- The Washington Times - Tuesday, December 13, 2005


New quake rattles stricken region

KABUL — A strong earthquake struck remote northeastern Afghanistan and shook neighboring Pakistan, the scene of a devastating quake two months ago. No reports of damage or injuries were issued.

The U.S. Geological Survey said the magnitude 6.7 quake was centered in the remote Hindu Kush region of northeastern Afghanistan.

The quake was felt more than 200 miles away in Islamabad, Pakistan, and in Kabul, where the shaking lasted several seconds and people rushed into the streets.


Weah-camp protests cause coup fears

MONROVIA — Liberia’s government said yesterday it was investigating reports of a coup plot after the loser of a runoff election last month renewed assertions that he was the rightful president-elect.

Supporters of soccer star George Weah, who lost the Nov. 8 vote to former Finance Minister Ellen Johnson-Sirleaf, rampaged through a Monrovia suburb Sunday after the former AC Milan striker told them to fight for “liberation.”

Mrs. Johnson-Sirleaf was abroad and not due back until Friday. Liberia’s government held a crisis meeting yesterday to discuss the unrest.

Mr.

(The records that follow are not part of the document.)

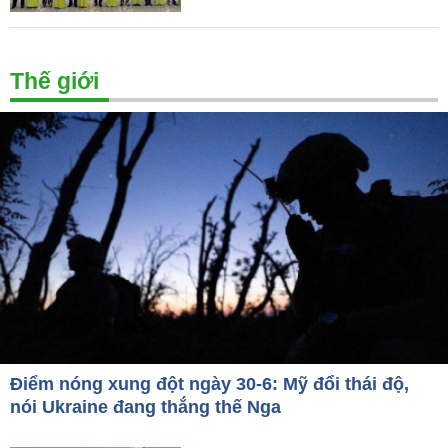
Thế giới
Điểm nóng xung đột ngày 30-6: Mỹ đổi thái độ,
nói Ukraine đang thắng thế Nga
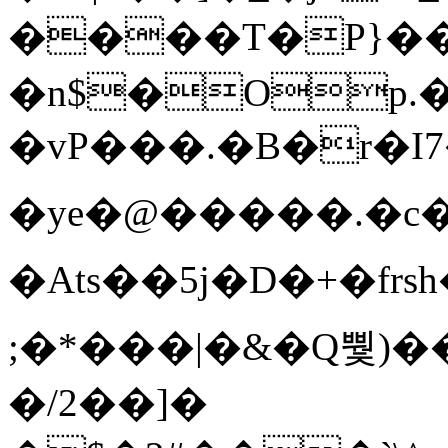
����T�Ρ}�
�n$�Op.
�vP���.�B�r�I7�gp~H
�ye�@��� ��.�c
�Ats��5j�D�+�fr
;�*���|�&�Q뿿)�
�/2��]�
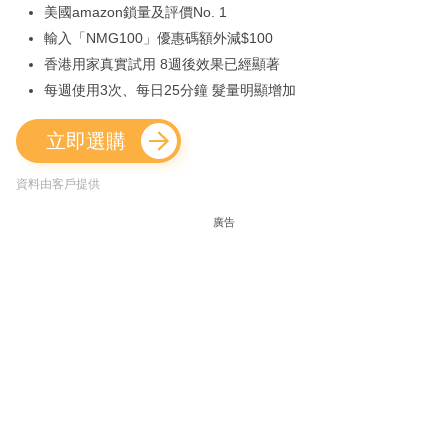
美國amazon鎖量及評價No. 1
輸入「NMG100」優惠碼額外減$100
香港用家真實試用 8週後效果已經顯著
每週使用3次、每日25分鐘 髮量明顯增加
立即選購
資料由客戶提供
廣告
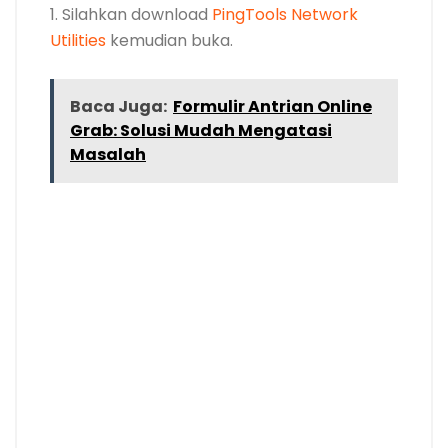
1. Silahkan download
PingTools Network
Utilities
kemudian buka.
Baca Juga:
Formulir Antrian Online
Grab: Solusi Mudah Mengatasi
Masalah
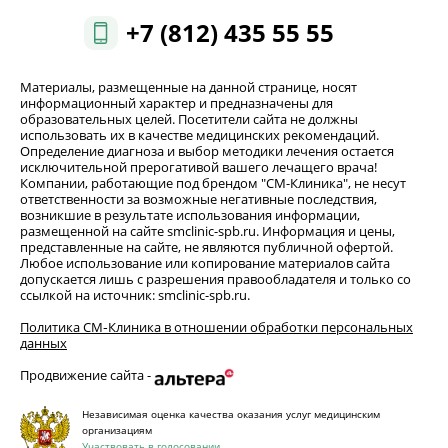
+7 (812) 435 55 55
Материалы, размещенные на данной странице, носят
информационный характер и предназначены для
образовательных целей. Посетители сайта не должны
использовать их в качестве медицинских рекомендаций.
Определение диагноза и выбор методики лечения остается
исключительной прерогативой вашего лечащего врача!
Компании, работающие под брендом "СМ-Клиника", не несут
ответственности за возможные негативные последствия,
возникшие в результате использования информации,
размещенной на сайте smclinic-spb.ru. Информация и цены,
представленные на сайте, не являются публичной офертой.
Любое использование или копирование материалов сайта
допускается лишь с разрешения правообладателя и только со
ссылкой на источник: smclinic-spb.ru.
Политика СМ‑Клиника в отношении обработки персональных
данных
Продвижение сайта -
Независимая оценка качества оказания услуг медицинским
организациям
Участвовать в голосовании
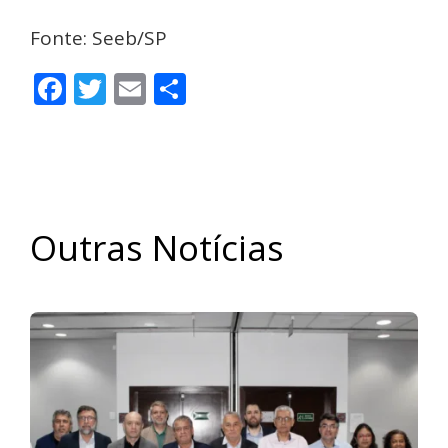
Fonte: Seeb/SP
Facebook
Twitter
Email
Share
Outras Notícias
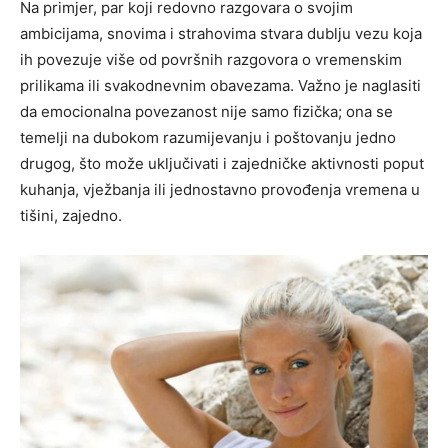
Na primjer, par koji redovno razgovara o svojim
ambicijama, snovima i strahovima stvara dublju vezu koja
ih povezuje više od površnih razgovora o vremenskim
prilikama ili svakodnevnim obavezama. Važno je naglasiti
da emocionalna povezanost nije samo fizička; ona se
temelji na dubokom razumijevanju i poštovanju jedno
drugog, što može uključivati i zajedničke aktivnosti poput
kuhanja, vježbanja ili jednostavno provođenja vremena u
tišini, zajedno.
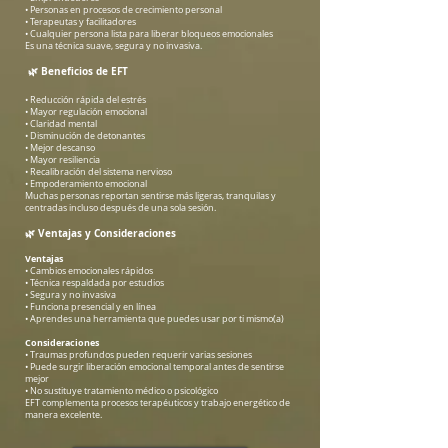
• Personas en procesos de crecimiento personal
• Terapeutas y facilitadores
• Cualquier persona lista para liberar bloqueos emocionales
Es una técnica suave, segura y no invasiva.
🌿 Beneficios
de EFT
• Reducción rápida del estrés
• Mayor regulación emocional
• Claridad mental
• Disminución de detonantes
• Mejor descanso
• Mayor resiliencia
• Recalibración del sistema nervioso
• Empoderamiento emocional
Muchas personas reportan sentirse más ligeras, tranquilas y
centradas incluso después de una sola sesión.
🌿
Ventajas y Consideraciones
Ventajas
• Cambios emocionales rápidos
• Técnica respaldada por estudios
• Segura y no invasiva
• Funciona presencial y en línea
• Aprendes una herramienta que puedes usar por ti mismo(a)
Consideraciones
• Traumas profundos pueden requerir varias sesiones
• Puede surgir liberación emocional temporal antes de sentirse
mejor
• No sustituye tratamiento médico o psicológico
EFT complementa procesos terapéuticos y trabajo energético de
manera excelente.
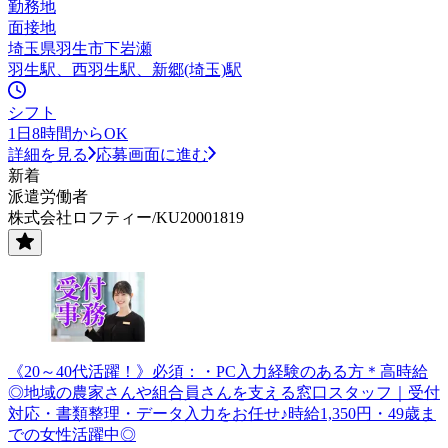
勤務地
面接地
埼玉県羽生市下岩瀬
羽生駅、西羽生駅、新郷(埼玉)駅
シフト
1日8時間からOK
詳細を見る
応募画面に進む
新着
派遣労働者
株式会社ロフティー/KU20001819
《20～40代活躍！》必須：・PC入力経験のある方＊高時給
◎地域の農家さんや組合員さんを支える窓口スタッフ｜受付
対応・書類整理・データ入力をお任せ♪時給1,350円・49歳ま
での女性活躍中◎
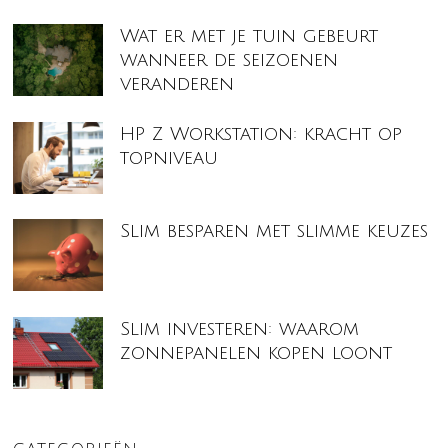
Wat er met je tuin gebeurt
wanneer de seizoenen
veranderen
HP Z Workstation: kracht op
topniveau
Slim besparen met slimme keuzes
Slim investeren: waarom
zonnepanelen kopen loont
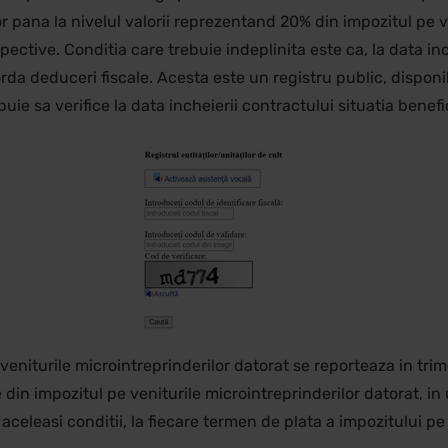
or pana la nivelul valorii reprezentand 20% din impozitul pe v
spective. Conditia care trebuie indeplinita este ca, la data inc
da deduceri fiscale. Acesta este un registru public, disponib
e sa verifice la data incheierii contractului situatia benefic
eniturile microintreprinderilor datorat se reporteaza in tri
in impozitul pe veniturile microintreprinderilor datorat, in
 aceleasi conditii, la fiecare termen de plata a impozitului pe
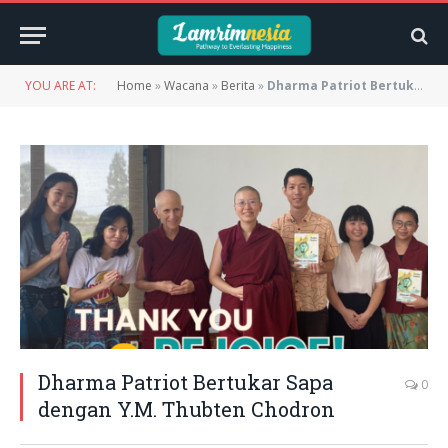
YOU ARE AT:
Home
»
Wacana
»
Berita
»
Dharma Patriot Bertukar Sapa dengan Y.M. Thubten Chodron
Dharma Patriot Bertukar Sapa
0
dengan Y.M. Thubten Chodron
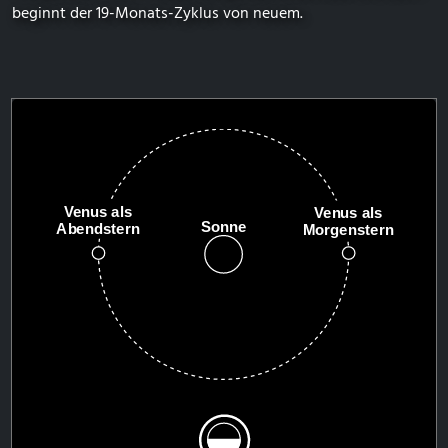
beginnt der 19-Monats-Zyklus von neuem.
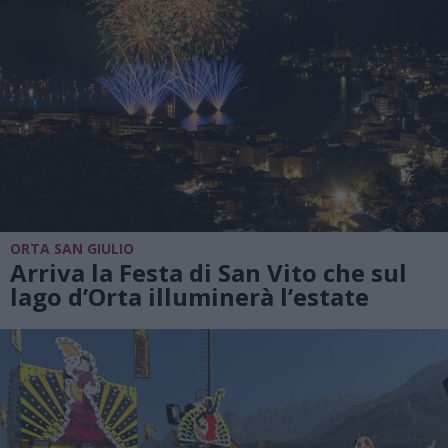
ORTA SAN GIULIO
Arriva la Festa di San Vito che sul
lago d’Orta illuminerà l’estate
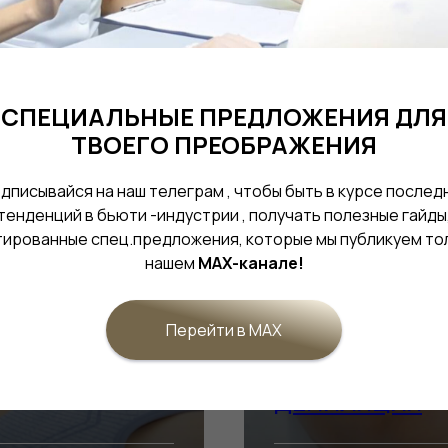
ПЕРМАНЕНТН
СПЕЦИАЛЬНЫЕ ПРЕДЛОЖЕНИЯ ДЛЯ
ТВОЕГО ПРЕОБРАЖЕНИЯ
дписывайся на наш телеграм , чтобы быть в курсе послед
тенденций в бьюти -индустрии , получать полезные гайды
ированные спец.предложения, которые мы публикуем то
нашем
MAX-канале!
ВЫБРАТЬ
Перейти в MAX
ДЕПИЛЯЦИЯ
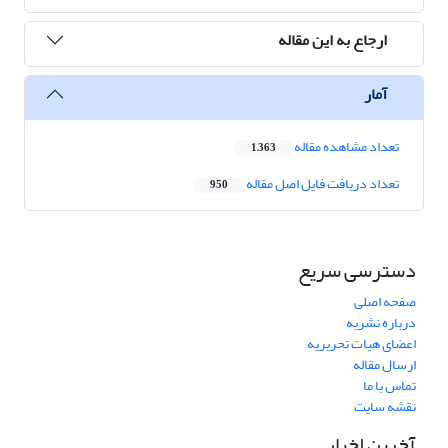
ارجاع به این مقاله
آمار
تعداد مشاهده مقاله
1,363
تعداد دریافت فایل اصل مقاله
950
دسترسی سریع
صفحه اصلی
درباره نشریه
اعضای هیات تحریریه
ارسال مقاله
تماس با ما
نقشه سایت
آخرین اخبار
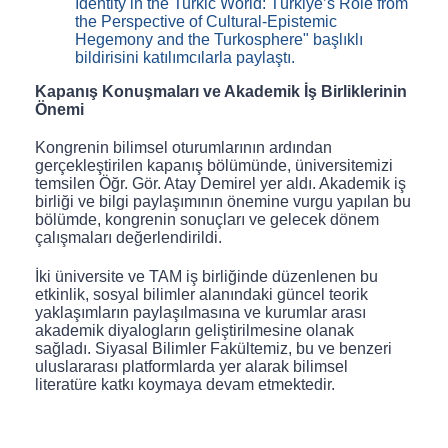
Identity in the Turkic World: Türkiye’s Role from
the Perspective of Cultural-Epistemic
Hegemony and the Turkosphere" başlıklı
bildirisini katılımcılarla paylaştı.
Kapanış Konuşmaları ve Akademik İş Birliklerinin
Önemi
Kongrenin bilimsel oturumlarının ardından
gerçekleştirilen kapanış bölümünde, üniversitemizi
temsilen Öğr. Gör. Atay Demirel yer aldı. Akademik iş
birliği ve bilgi paylaşımının önemine vurgu yapılan bu
bölümde, kongrenin sonuçları ve gelecek dönem
çalışmaları değerlendirildi.
İki üniversite ve TAM iş birliğinde düzenlenen bu
etkinlik, sosyal bilimler alanındaki güncel teorik
yaklaşımların paylaşılmasına ve kurumlar arası
akademik diyalogların geliştirilmesine olanak
sağladı. Siyasal Bilimler Fakültemiz, bu ve benzeri
uluslararası platformlarda yer alarak bilimsel
literatüre katkı koymaya devam etmektedir.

Weah, who has a strong following among young Liberians, and his Congress for Democratic Change party said the Nov. 8 vote was marred by widespread cheating.


Violence spreads in Sydney suburbs

SYDNEY — Violence spilled into a second night yesterday as scores of youths drove through predominantly white suburbs of Sydney, smashing windows of cars, homes and stores and raising fears of spreading racial unrest.

Prime Minister John Howard called the violence “sickening,” but denied it was rooted in racism. Arab community leaders said the unrest would heighten racial tensions as cell phone text messages warned of retribution by the Arab community and attacks by neo-Nazi groups.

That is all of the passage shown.